• [TASK TO CARRY OUT]
Go through the listing and repeat each entry exactly, but include no pictures.

• [EXERCISE DATA]
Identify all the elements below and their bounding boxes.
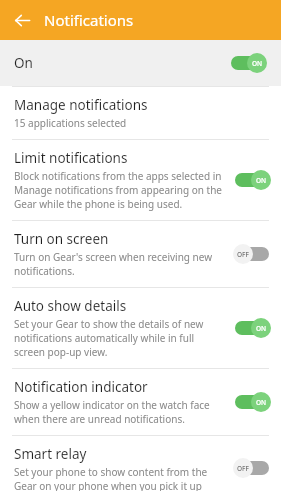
staticText: Turn on Gear's screen when receiving new… xyxy=(14,250,225,278)
staticText: Block notifications from the apps select… xyxy=(14,169,225,211)
button[interactable]: Notification indicator xyxy=(0,369,281,435)
button[interactable]: Manage notifications xyxy=(0,87,281,139)
staticText: Turn on screen xyxy=(14,230,109,248)
staticText: ON xyxy=(256,176,267,185)
button[interactable]: Switch off xyxy=(233,243,271,265)
staticText: ON xyxy=(252,59,263,68)
button[interactable]: Switch on xyxy=(233,317,271,339)
staticText: Limit notifications xyxy=(14,149,128,167)
button[interactable]: Turn on screen xyxy=(0,221,281,287)
staticText: Set your phone to show content from the … xyxy=(14,465,225,491)
button[interactable]: Switch on xyxy=(233,169,271,191)
staticText: Notifications xyxy=(44,10,134,30)
button[interactable]: Switch off xyxy=(233,457,271,479)
staticText: Notification indicator xyxy=(14,378,148,396)
staticText: OFF xyxy=(237,464,249,473)
staticText: ON xyxy=(256,324,267,333)
button[interactable]: Switch on xyxy=(229,52,267,74)
button[interactable]: Smart relay xyxy=(0,436,281,500)
staticText: On xyxy=(14,54,229,72)
staticText: Smart relay xyxy=(14,445,87,463)
button[interactable]: Switch on xyxy=(233,391,271,413)
button[interactable]: On xyxy=(0,40,281,86)
staticText: Auto show details xyxy=(14,297,127,315)
staticText: Manage notifications xyxy=(14,96,148,114)
button[interactable]: Auto show details xyxy=(0,288,281,368)
staticText: 15 applications selected xyxy=(14,116,127,130)
staticText: OFF xyxy=(237,250,249,259)
button[interactable]: Limit notifications xyxy=(0,140,281,220)
button[interactable]: Back xyxy=(6,4,38,36)
staticText: Show a yellow indicator on the watch fac… xyxy=(14,398,225,426)
staticText: ON xyxy=(256,398,267,407)
staticText: Set your Gear to show the details of new… xyxy=(14,317,225,359)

• [WORKED SOLUTION]
Identify all the elements below and their bounding boxes.
staticText: Turn on Gear's screen when receiving new… xyxy=(14,250,225,278)
staticText: Block notifications from the apps select… xyxy=(14,169,225,211)
button[interactable]: Notification indicator xyxy=(0,369,281,435)
button[interactable]: Manage notifications xyxy=(0,87,281,139)
staticText: Turn on screen xyxy=(14,230,109,248)
staticText: ON xyxy=(256,176,267,185)
button[interactable]: Switch off xyxy=(233,243,271,265)
staticText: ON xyxy=(252,59,263,68)
button[interactable]: Switch on xyxy=(233,317,271,339)
staticText: Limit notifications xyxy=(14,149,128,167)
button[interactable]: Turn on screen xyxy=(0,221,281,287)
staticText: Set your phone to show content from the … xyxy=(14,465,225,491)
button[interactable]: Switch on xyxy=(233,169,271,191)
staticText: Notifications xyxy=(44,10,134,30)
button[interactable]: Switch off xyxy=(233,457,271,479)
staticText: Notification indicator xyxy=(14,378,148,396)
staticText: OFF xyxy=(237,464,249,473)
staticText: ON xyxy=(256,324,267,333)
button[interactable]: Switch on xyxy=(229,52,267,74)
button[interactable]: Smart relay xyxy=(0,436,281,500)
staticText: On xyxy=(14,54,229,72)
staticText: Smart relay xyxy=(14,445,87,463)
button[interactable]: Switch on xyxy=(233,391,271,413)
button[interactable]: On xyxy=(0,40,281,86)
staticText: Auto show details xyxy=(14,297,127,315)
staticText: Manage notifications xyxy=(14,96,148,114)
button[interactable]: Auto show details xyxy=(0,288,281,368)
staticText: 15 applications selected xyxy=(14,116,127,130)
staticText: OFF xyxy=(237,250,249,259)
button[interactable]: Limit notifications xyxy=(0,140,281,220)
button[interactable]: Back xyxy=(6,4,38,36)
staticText: Show a yellow indicator on the watch fac… xyxy=(14,398,225,426)
staticText: ON xyxy=(256,398,267,407)
staticText: Set your Gear to show the details of new… xyxy=(14,317,225,359)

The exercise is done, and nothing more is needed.